Hence, the distance between A and B is $\bf{\sqrt{2}}$

____________________________________________________________________

Since, the Given Triangle is right-angled Triangle , we can use the Pythagoras theorem , to find out the value of a .

Here ,

• Hypotenuse = $\bf{\sqrt{a^{2} - 8a + 17}}$ cm

• Height = $\bf{\sqrt{a^{2} - 6a + 13}}$ cm

• Base = 2 cm

Using the Pythagoras theorem and substituting the values in it, we get :

$\boxed{\bf{H^{2} = P^{2} + B^{2}}}$

Where :-

• H = Hypotenuse
• B = Base
• P = Height

$:\implies \bf{\sqrt{(a^{2} - 8a + 17})^{2} = \sqrt{(a^{2} - 6a + 13})^{2} + (\sqrt{2})^{2}}$

$:\implies \bf{a^{2} - 8a + 17 = a^{2} - 6a + 13 + 2}$

$:\implies \bf{0 = a^{2} - 6a + 13 + 2 - (a^{2} - 8a + 17)}$

$:\implies \bf{0 = a^{2} - 6a + 15 - (a^{2} - 8a + 17)}$

$:\implies \bf{0 = a^{2} - 6a + 15 - a^{2} + 8a - 17}$

$:\implies \bf{0 = \not{a}^{2} - 6a + 15 - \not{a}^{2} + 8a - 17}$

$:\implies \bf{0 = - 6a + 15 + 8a - 17}$

$:\implies \bf{0 = 2a - 2}$

$:\implies \bf{2 = 2a}$

$\boxed{\therefore \bf{a = 1}}$

Hence, the value of a is 1.

Length of the longest side :

Since, we know that the hypotenuse is the longest side of an Triangle , we will out the value of a , in the hypotenuse.
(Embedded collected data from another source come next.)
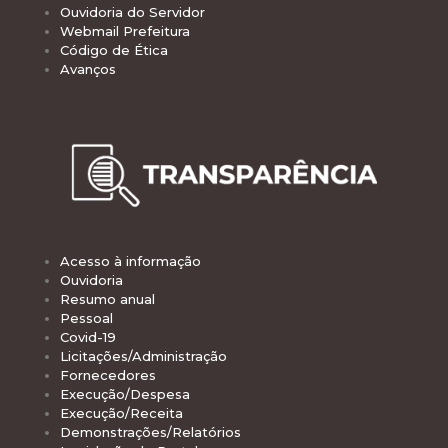
Ouvidoria do Servidor
Webmail Prefeitura
Código de Ética
Avanços
Acesso à informação
Ouvidoria
Resumo anual
Pessoal
Covid-19
Licitações/Administração
Fornecedores
Execução/Despesa
Execução/Receita
Demonstrações/Relatórios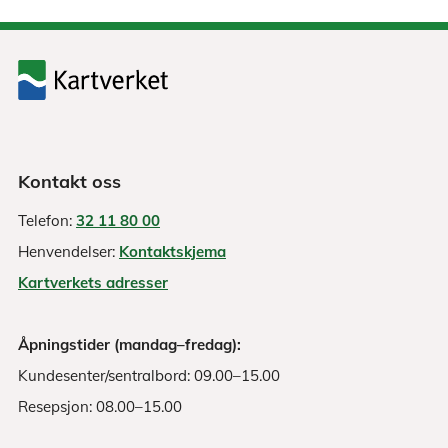
Kontakt oss
Telefon:
32 11 80 00
Henvendelser:
Kontaktskjema
Kartverkets adresser
Åpningstider (mandag–fredag):
Kundesenter/sentralbord: 09.00–15.00
Resepsjon: 08.00–15.00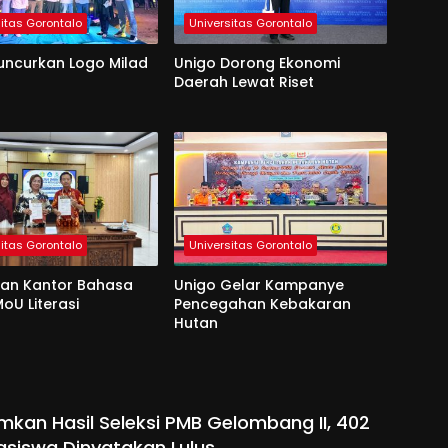
sitas Gorontalo
Universitas Gorontalo
uncurkan Logo Milad
Unigo Dorong Ekonomi
Daerah Lewat Riset
sitas Gorontalo
Universitas Gorontalo
dan Kantor Bahasa
Unigo Gelar Kampanye
oU Literasi
Pencegahan Kebakaran
Hutan
kan Hasil Seleksi PMB Gelombang II, 402
siswa Dinyatakan Lulus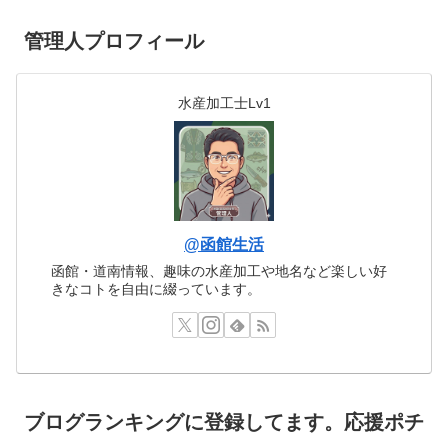
管理人プロフィール
水産加工士Lv1
@函館生活
函館・道南情報、趣味の水産加工や地名など楽しい好
きなコトを自由に綴っています。
ブログランキングに登録してます。応援ポチ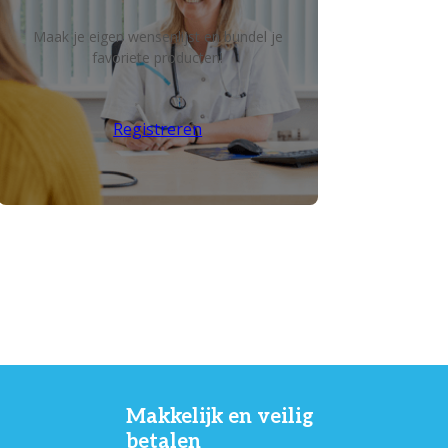
Maak je eigen wensenlijst en bundel je
favoriete producten!
Registreren
Makkelijk en veilig
betalen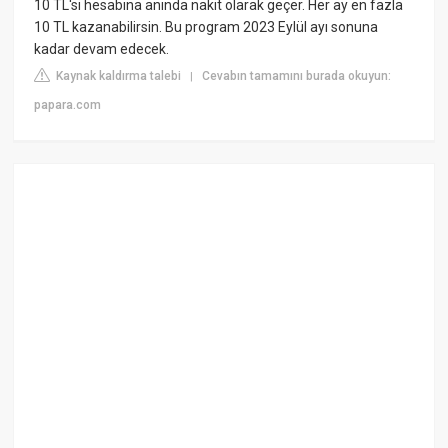
10 TL'si hesabına anında nakit olarak geçer. Her ay en fazla
10 TL kazanabilirsin. Bu program 2023 Eylül ayı sonuna
kadar devam edecek.
Kaynak kaldırma talebi
Cevabın tamamını burada okuyun:
|
papara.com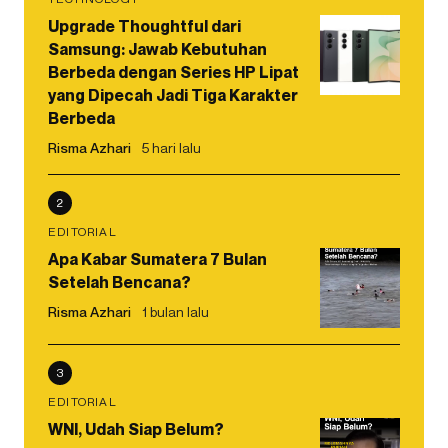
Upgrade Thoughtful dari
Samsung: Jawab Kebutuhan
Berbeda dengan Series HP Lipat
yang Dipecah Jadi Tiga Karakter
Berbeda
Risma Azhari
5 hari lalu
2
EDITORIAL
Apa Kabar Sumatera 7 Bulan
Setelah Bencana?
Risma Azhari
1 bulan lalu
3
EDITORIAL
WNI, Udah Siap Belum?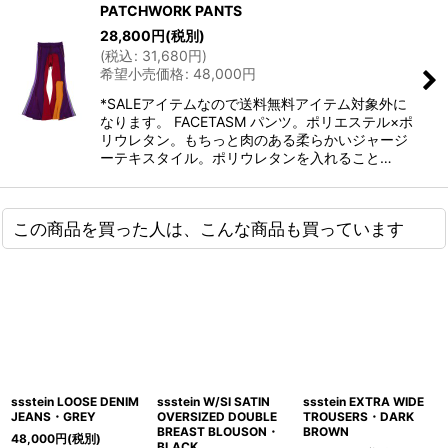
PATCHWORK PANTS
28,800
円
(税別)
(
税込
:
31,680
円
)
希望小売価格
:
48,000
円
*SALEアイテムなので送料無料アイテム対象外に
なります。 FACETASM パンツ。ポリエステル×ポ
リウレタン。もちっと肉のある柔らかいジャージ
ーテキスタイル。ポリウレタンを入れること…
この商品を買った人は、こんな商品も買っています
ssstein LOOSE DENIM
ssstein W/SI SATIN
ssstein EXTRA WIDE
JEANS・GREY
OVERSIZED DOUBLE
TROUSERS・DARK
BREAST BLOUSON・
BROWN
48,000
円
(税別)
BLACK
Using the hypotenuse of the triangle and substituting the value of a in it , we get :

$:\implies \bf{H = \sqrt{a^{2} - 8a + 17}}$

$:\implies \bf{H = \sqrt{1^{2} - 8 \times 1 + 17}}$

$:\implies \bf{H = \sqrt{1 - 8 + 17}}$

$:\implies \bf{H = \sqrt{-7 + 17}}$

$:\implies \bf{H = \sqrt{10}}$

$\boxed{\therefore \bf{Hypotenuse\:(h) = \sqrt{10}}}$

Hence, the longest side of the Triangle is √10 cm.

Area of the triangle :

We know the formula for area of a Triangle i.e,

$\bf{A = \dfrac{1}{2} \times Base \times height}$

$:\implies \bf{A = \dfrac{1}{2} \times \sqrt{2} \times\sqrt{a^{2} - 6a + 13}}$

Putting the value of a in the height , we get :

$:\implies \bf{A = \dfrac{1}{2} \times \sqrt{2} \times \sqrt{1^{2} - 6 \times 1 + 13}}$

$:\implies \bf{A = \dfrac{1}{2} \times \sqrt{2} \times \sqrt{8}}$

$:\implies \bf{A = \dfrac{1}{2} \times \sqrt{2} \times 2\sqrt{2}}$

$:\implies \bf{A = \sqrt{2} \times \sqrt{2}}$

$\boxed{\therefore \bf{Area\:(A) = 2\:cm^{2}}}$

Hence, the area of the triangle is 2 cm².